The public airport shares the runway with a fixed-base operator, Interstate Aviation, which conducts chartered air service and flight school. Local engineering firm Schweitzer Engineering Laboratories owns and operates private hangars at the airport.

For the 12-month period ending January 1, 2014, the airport had 29,350 aircraft operations, an average of 80 per day: 85% general aviation, 14% scheduled commercial, 1% air taxi, and <1% military. Occasionally, the airport has accepted Boeing 737 aircraft on Alaska Airlines charter flights. In January 2018, there were 71 aircraft based at this airport: 60 single-engine, 7 multi-engine, 3 jet, and 1 glider.

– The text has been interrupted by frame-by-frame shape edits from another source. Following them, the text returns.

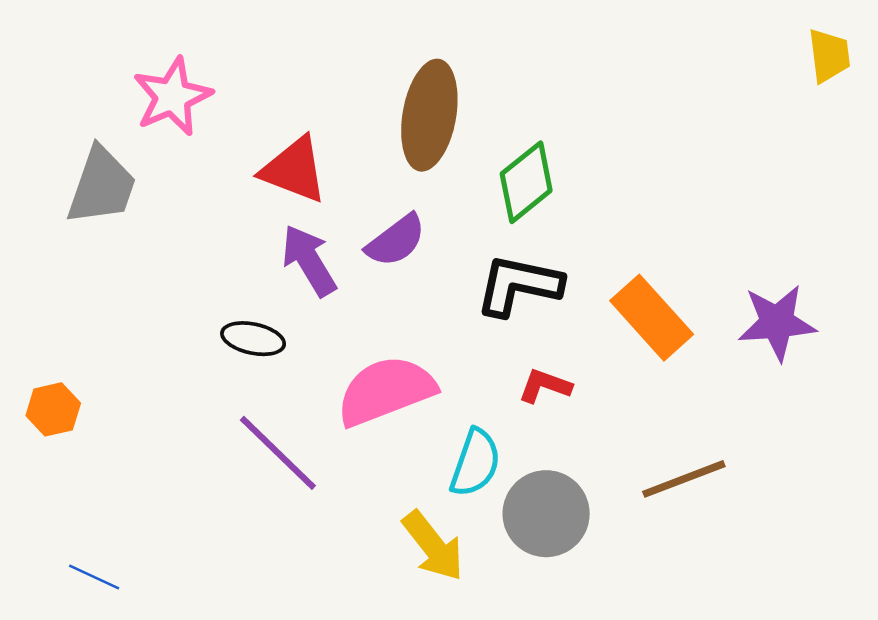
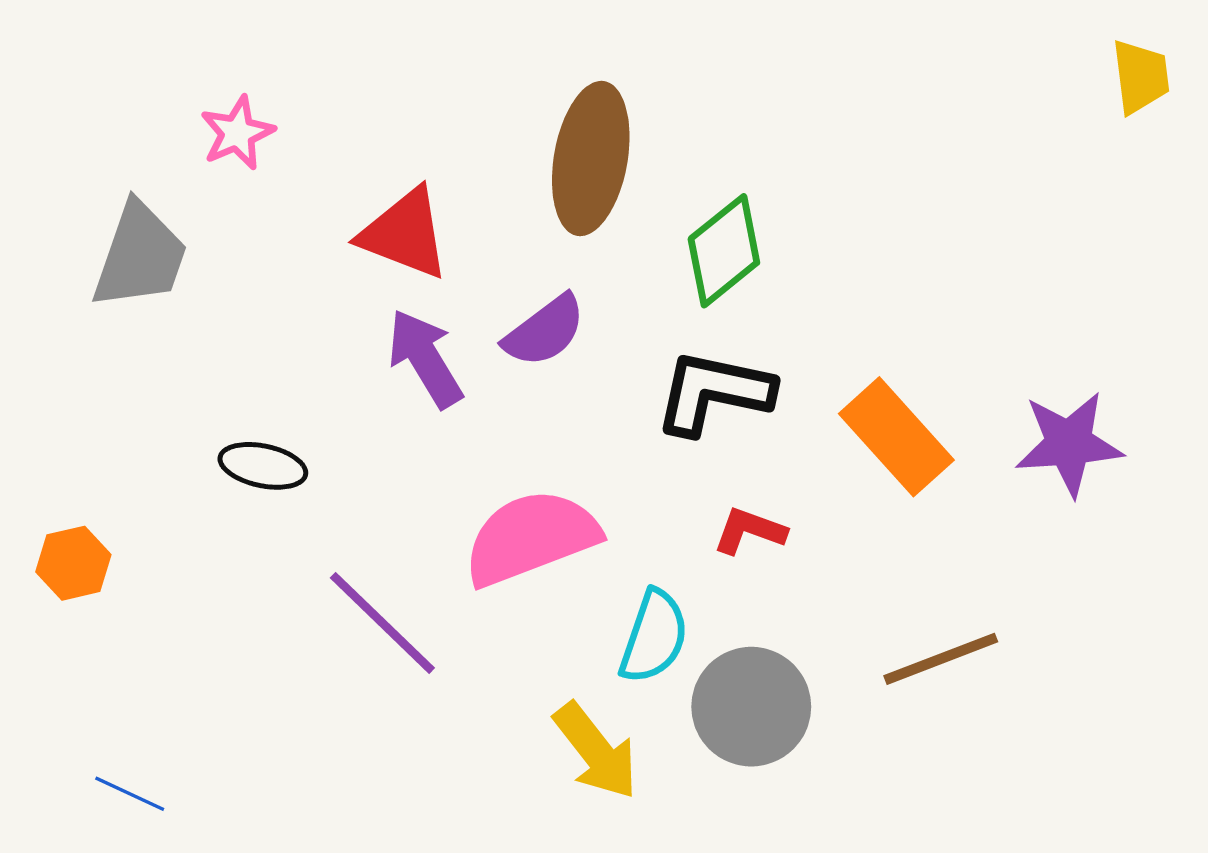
pink star: (172, 97) -> (237, 133), size x0.7
black ellipse: (253, 339) -> (263, 466), moved

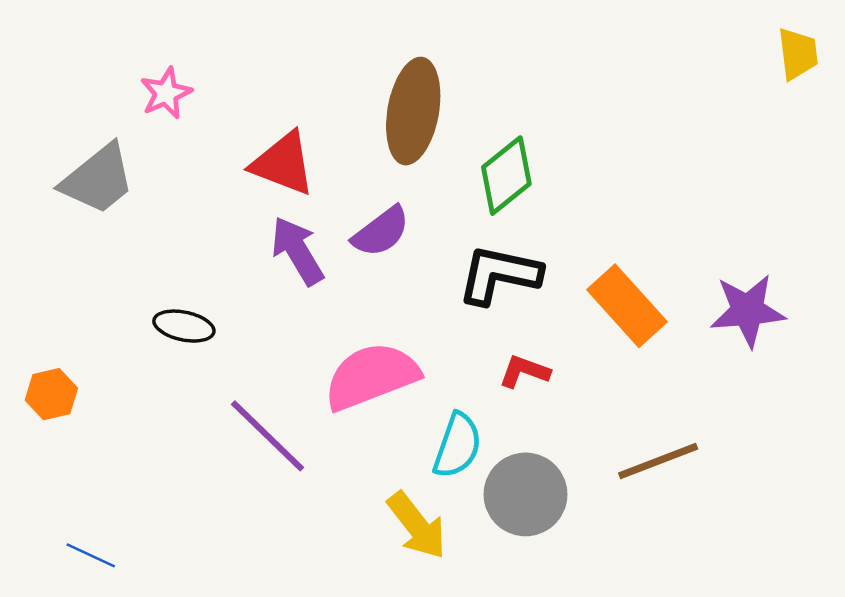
gray trapezoid: (140, 256) -> (98, 179), turned 32

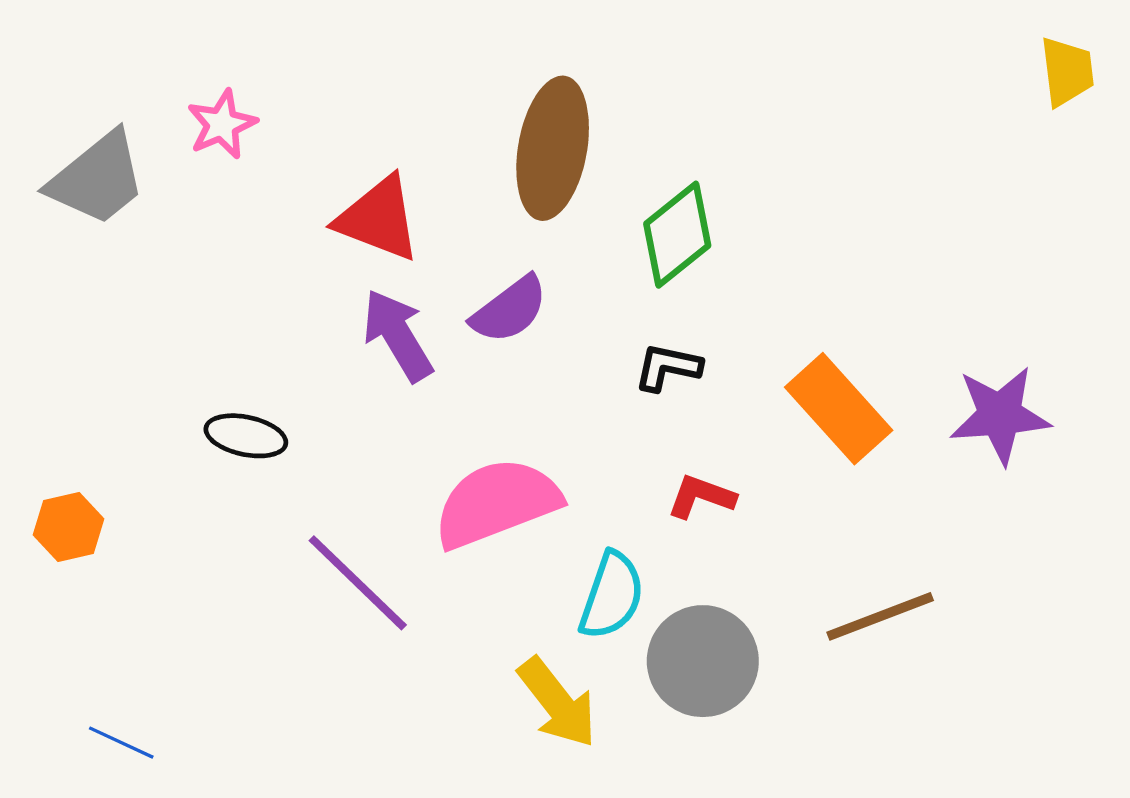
gray trapezoid: (98, 179) -> (97, 179), moved
black L-shape: (499, 275) -> (668, 367), size x0.6

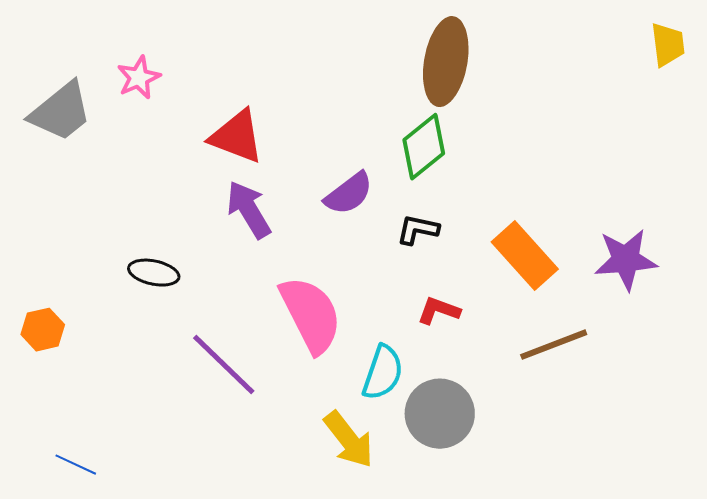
brown ellipse: (553, 148) -> (446, 62), moved
purple semicircle: (509, 310) -> (349, 194), moved
pink semicircle: (497, 503) -> (311, 315), turned 84
brown line: (880, 616) -> (554, 345), moved

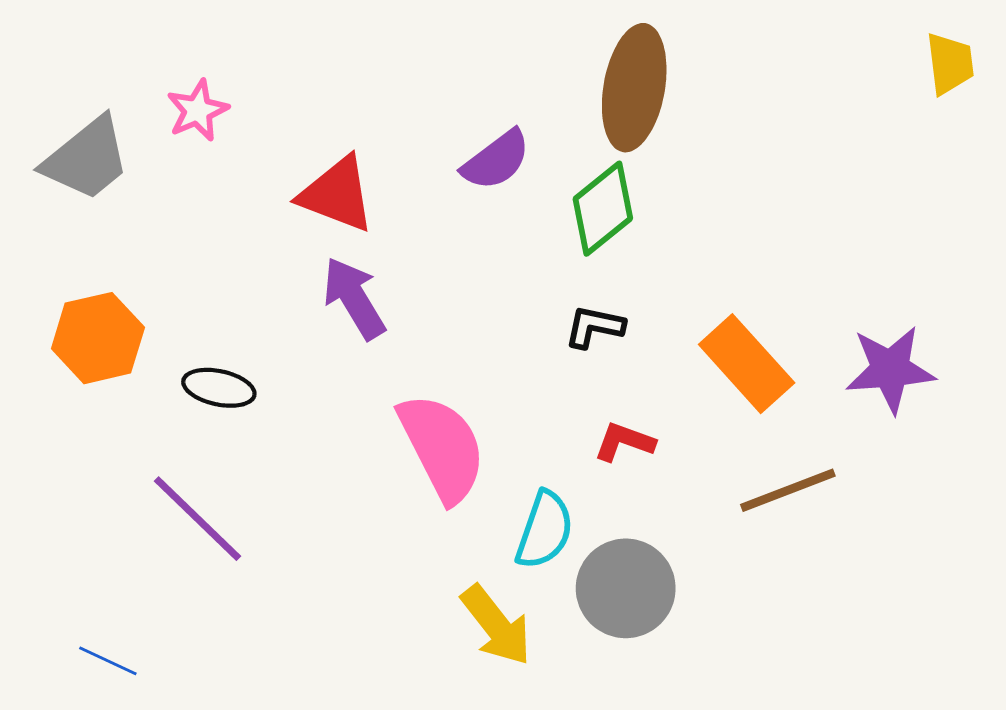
purple semicircle: (349, 194) -> (496, 160), moved
orange hexagon: (43, 330) -> (98, 338), moved, size x1.5
purple line: (224, 365) -> (198, 519), moved

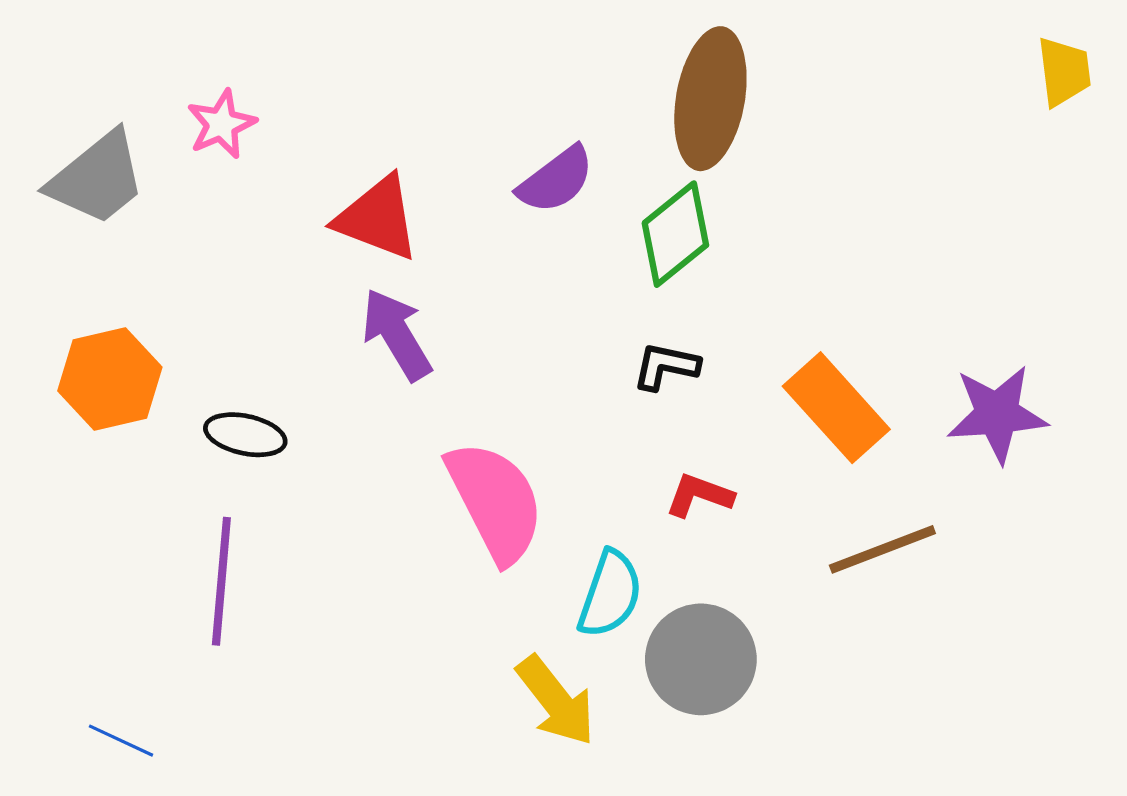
purple line: (198, 519) -> (221, 581), turned 51

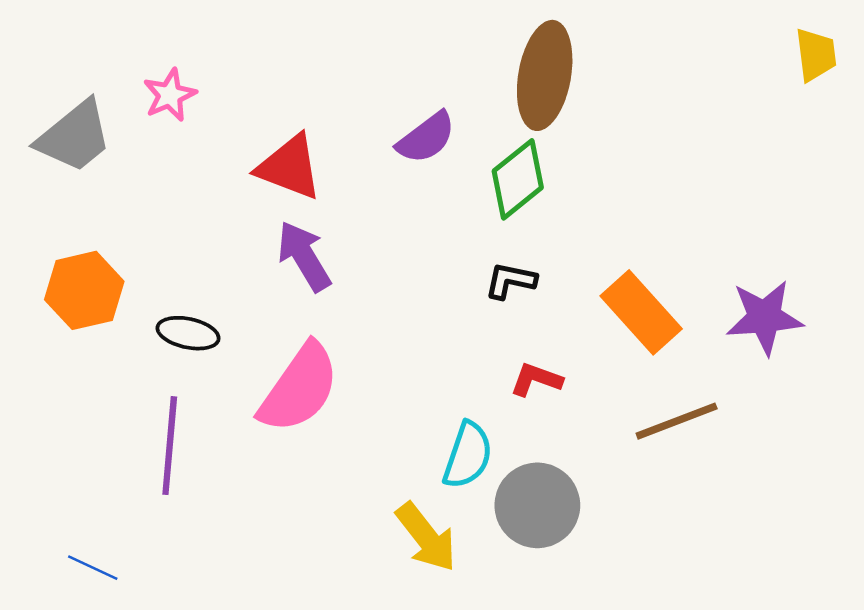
pink semicircle: (495, 502) -> (299, 388), moved, turned 62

== Airline and destinations ==

| Destinations map |

| Airlines | Destinations | Refs. |
|---|---|---|
| Alaska Airlines | Boise, Seattle/Tacoma |  |

=== Top destinations ===

Busiest domestic routes out of PUW (July 2024 – June 2025)
| Rank | City | Passengers | Carriers |
|---|---|---|---|
| 1 | Seattle–Tacoma, Washington | 59,950 | Alaska |
| 2 | Boise, Idaho | 8,270 | Alaska |

== Accidents and incidents ==
- On December 28, 1981, a twin-engine Cessna 402 crashed 1.5 mi north of the airport during a morning snowstorm, killing its pilot, Richard R. Flanagan, the sole occupant. A cargo flight from Spokane to Lewiston, it had diverted to Pullman due to a weather closure at Lewiston.
- On August 8, 2024, a Cessna 182, operating a flight originating from Pullman-Moscow Regional Airport, crashed near Augusta, Montana, killing three.